* **Excerpted records**:
+ + + + + + +
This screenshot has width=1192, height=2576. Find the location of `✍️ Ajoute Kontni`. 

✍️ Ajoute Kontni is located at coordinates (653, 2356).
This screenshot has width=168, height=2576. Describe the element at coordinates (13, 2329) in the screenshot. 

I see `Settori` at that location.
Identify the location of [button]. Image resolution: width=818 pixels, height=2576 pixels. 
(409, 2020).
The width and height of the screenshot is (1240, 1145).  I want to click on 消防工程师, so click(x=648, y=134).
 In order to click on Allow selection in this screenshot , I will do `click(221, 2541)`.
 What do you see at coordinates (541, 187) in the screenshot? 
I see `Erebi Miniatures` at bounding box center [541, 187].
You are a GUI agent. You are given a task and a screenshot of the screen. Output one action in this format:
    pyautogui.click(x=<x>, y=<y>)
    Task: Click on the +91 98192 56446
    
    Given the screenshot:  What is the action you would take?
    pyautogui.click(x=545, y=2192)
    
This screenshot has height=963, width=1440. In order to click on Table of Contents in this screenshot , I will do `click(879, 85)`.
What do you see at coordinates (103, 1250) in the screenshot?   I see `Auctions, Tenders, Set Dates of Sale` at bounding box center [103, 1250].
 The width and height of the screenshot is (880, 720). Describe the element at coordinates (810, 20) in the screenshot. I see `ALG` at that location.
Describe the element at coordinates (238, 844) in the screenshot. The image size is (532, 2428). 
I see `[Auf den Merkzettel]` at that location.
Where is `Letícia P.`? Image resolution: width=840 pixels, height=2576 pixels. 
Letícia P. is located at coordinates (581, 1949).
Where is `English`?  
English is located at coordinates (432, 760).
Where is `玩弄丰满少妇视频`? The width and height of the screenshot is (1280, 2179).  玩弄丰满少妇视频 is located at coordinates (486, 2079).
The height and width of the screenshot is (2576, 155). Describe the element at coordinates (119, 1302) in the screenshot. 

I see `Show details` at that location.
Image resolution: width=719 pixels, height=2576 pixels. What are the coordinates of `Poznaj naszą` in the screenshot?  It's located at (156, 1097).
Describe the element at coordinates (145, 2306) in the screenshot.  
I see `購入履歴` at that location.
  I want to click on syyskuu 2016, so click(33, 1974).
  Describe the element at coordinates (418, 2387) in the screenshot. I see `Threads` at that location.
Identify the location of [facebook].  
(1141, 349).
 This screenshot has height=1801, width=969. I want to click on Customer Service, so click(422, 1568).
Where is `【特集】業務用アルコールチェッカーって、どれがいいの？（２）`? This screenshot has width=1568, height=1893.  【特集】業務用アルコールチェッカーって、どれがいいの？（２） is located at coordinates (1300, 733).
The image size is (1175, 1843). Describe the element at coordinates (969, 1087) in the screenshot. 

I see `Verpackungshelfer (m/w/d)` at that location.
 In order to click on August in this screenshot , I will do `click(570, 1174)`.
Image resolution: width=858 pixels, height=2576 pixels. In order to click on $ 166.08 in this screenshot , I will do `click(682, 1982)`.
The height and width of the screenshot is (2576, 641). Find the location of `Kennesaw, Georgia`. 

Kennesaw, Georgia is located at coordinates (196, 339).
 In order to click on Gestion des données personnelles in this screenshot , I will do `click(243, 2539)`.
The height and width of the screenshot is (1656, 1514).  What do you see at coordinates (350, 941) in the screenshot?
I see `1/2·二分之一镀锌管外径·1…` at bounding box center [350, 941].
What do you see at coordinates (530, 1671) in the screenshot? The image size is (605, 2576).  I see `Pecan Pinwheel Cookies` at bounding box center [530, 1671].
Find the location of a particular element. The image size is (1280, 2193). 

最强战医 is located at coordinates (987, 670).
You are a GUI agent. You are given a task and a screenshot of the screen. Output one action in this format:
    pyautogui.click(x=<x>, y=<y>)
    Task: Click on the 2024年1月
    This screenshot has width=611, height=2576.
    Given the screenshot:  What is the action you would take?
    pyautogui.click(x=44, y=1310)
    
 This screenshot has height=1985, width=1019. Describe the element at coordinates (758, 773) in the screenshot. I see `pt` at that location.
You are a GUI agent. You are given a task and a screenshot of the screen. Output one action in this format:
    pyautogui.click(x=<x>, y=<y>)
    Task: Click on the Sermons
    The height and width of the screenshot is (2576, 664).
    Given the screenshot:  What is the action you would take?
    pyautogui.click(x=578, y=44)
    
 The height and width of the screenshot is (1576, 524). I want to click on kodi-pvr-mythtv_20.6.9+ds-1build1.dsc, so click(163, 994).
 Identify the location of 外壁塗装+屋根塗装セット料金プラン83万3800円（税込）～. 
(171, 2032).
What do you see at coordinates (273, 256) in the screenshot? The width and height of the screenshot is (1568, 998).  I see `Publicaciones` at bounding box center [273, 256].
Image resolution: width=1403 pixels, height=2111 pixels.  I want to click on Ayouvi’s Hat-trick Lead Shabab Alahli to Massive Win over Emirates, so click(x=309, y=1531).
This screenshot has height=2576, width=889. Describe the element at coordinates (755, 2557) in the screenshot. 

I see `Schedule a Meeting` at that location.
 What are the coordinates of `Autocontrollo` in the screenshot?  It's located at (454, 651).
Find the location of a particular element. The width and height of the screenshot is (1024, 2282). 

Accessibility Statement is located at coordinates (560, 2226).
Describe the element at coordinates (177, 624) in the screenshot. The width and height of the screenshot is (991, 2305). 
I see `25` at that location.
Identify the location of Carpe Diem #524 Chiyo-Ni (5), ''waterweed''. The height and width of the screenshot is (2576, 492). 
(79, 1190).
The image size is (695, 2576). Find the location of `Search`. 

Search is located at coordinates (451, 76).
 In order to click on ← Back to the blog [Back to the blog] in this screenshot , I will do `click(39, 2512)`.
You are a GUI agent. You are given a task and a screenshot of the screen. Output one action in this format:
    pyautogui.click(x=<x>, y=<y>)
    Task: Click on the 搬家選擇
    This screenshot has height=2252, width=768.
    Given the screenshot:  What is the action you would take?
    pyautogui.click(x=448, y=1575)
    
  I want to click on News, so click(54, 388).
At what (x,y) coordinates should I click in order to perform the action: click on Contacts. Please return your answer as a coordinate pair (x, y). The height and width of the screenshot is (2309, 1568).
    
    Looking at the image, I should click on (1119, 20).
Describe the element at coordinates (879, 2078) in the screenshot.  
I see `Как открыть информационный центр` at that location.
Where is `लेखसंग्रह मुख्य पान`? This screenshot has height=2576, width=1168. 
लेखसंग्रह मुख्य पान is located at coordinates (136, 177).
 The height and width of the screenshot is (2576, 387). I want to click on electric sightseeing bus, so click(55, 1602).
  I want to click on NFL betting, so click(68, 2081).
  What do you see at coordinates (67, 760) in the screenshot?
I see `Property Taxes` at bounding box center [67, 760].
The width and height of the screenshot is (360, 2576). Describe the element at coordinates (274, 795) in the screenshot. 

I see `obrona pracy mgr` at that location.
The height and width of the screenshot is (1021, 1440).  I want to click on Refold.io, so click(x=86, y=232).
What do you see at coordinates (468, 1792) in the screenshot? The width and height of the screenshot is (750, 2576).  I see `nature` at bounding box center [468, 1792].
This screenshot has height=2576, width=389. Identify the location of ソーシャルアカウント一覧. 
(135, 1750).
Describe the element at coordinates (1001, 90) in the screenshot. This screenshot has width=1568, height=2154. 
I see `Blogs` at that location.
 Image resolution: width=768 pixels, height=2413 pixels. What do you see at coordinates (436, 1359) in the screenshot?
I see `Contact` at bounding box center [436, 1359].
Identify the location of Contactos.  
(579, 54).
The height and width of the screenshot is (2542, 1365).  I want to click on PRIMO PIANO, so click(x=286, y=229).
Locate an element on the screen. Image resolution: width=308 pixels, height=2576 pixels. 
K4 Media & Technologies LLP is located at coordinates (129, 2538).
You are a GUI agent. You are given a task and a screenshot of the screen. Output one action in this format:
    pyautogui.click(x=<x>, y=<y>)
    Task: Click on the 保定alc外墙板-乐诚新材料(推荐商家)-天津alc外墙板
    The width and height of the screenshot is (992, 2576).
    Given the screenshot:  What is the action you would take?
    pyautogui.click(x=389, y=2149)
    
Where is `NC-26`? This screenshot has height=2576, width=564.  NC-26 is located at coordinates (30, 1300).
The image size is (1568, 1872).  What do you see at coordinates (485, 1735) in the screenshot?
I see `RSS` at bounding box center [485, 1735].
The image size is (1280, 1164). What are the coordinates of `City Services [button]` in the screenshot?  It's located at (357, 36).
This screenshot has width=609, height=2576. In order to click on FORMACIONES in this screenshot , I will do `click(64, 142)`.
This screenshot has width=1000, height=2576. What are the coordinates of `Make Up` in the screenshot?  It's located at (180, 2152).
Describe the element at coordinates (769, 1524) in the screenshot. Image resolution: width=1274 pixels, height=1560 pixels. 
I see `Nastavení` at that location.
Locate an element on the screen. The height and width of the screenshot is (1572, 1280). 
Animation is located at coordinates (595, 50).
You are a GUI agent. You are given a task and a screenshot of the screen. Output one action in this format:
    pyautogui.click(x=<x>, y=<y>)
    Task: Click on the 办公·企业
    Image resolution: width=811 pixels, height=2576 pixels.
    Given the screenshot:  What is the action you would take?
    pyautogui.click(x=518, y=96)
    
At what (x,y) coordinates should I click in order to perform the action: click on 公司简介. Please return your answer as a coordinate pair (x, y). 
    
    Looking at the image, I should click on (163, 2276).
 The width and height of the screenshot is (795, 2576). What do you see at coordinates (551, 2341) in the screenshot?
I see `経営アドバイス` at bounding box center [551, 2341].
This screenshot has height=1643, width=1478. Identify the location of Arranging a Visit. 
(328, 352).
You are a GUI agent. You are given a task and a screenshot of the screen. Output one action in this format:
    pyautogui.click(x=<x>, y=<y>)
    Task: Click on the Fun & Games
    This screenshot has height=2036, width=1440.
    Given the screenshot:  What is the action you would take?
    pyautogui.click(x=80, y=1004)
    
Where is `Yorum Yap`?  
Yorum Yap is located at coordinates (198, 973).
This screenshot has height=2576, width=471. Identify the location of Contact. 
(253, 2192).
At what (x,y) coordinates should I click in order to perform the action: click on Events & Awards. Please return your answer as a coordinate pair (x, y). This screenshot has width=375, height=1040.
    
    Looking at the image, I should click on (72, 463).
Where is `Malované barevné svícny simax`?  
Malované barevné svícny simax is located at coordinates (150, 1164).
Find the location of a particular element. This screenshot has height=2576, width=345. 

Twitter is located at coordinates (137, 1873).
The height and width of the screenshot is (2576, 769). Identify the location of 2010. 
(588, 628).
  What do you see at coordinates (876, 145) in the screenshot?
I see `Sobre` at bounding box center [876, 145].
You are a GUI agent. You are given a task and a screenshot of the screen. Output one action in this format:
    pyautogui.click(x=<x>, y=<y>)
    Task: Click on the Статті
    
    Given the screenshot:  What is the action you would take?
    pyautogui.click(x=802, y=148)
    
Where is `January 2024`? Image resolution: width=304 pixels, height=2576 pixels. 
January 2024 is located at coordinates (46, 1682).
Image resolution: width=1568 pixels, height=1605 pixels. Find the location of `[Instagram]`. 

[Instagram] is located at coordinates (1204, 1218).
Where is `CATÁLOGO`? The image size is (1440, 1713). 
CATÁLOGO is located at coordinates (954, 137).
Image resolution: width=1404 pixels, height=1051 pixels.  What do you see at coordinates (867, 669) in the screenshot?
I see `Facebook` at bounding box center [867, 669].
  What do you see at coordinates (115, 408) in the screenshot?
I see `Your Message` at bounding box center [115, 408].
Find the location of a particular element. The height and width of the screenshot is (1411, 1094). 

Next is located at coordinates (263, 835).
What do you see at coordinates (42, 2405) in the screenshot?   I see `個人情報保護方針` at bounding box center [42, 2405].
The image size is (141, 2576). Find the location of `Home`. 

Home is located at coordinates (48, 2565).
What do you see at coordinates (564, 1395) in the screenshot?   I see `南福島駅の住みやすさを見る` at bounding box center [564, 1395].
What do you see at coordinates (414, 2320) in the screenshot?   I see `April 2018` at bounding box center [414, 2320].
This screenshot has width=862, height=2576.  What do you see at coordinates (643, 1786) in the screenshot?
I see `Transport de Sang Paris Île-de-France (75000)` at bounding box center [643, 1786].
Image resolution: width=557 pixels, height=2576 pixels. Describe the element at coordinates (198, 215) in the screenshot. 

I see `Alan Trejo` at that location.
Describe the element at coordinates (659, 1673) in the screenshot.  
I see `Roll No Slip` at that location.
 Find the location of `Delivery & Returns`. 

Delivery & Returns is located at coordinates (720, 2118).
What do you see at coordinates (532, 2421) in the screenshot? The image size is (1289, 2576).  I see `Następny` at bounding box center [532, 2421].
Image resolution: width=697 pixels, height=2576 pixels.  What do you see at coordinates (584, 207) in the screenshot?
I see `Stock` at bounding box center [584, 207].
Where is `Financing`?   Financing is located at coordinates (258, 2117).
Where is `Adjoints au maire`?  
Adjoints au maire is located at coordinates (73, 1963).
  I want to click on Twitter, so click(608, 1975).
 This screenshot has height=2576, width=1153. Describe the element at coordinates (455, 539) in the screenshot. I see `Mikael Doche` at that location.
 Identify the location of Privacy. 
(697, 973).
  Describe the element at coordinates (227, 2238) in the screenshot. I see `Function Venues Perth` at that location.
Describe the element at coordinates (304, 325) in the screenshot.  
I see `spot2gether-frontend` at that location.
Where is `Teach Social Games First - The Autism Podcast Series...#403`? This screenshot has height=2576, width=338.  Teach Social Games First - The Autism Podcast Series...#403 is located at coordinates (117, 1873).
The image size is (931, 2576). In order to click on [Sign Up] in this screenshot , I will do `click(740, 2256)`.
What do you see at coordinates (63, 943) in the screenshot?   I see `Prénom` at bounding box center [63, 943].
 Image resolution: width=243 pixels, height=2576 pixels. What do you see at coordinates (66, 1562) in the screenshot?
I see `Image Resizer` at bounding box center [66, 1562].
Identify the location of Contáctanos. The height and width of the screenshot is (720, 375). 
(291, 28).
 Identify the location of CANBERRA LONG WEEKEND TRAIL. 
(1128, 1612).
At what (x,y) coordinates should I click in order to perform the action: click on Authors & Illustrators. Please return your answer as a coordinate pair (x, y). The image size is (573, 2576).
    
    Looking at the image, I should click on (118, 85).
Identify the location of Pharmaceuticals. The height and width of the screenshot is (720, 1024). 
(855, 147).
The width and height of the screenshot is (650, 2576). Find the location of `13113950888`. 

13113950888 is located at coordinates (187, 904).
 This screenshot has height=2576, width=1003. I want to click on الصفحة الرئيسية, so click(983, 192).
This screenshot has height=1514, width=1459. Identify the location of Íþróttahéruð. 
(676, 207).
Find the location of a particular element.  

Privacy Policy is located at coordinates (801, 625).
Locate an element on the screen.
+ + + + + + +
* **Your assignment**:
From the records above, copy every line that includes the word "Games".

* **Exercise output**:
    Task: Click on the Fun & Games
Where is `Teach Social Games First - The Autism Podcast Series...#403`? This screenshot has height=2576, width=338.  Teach Social Games First - The Autism Podcast Series...#403 is located at coordinates (117, 1873).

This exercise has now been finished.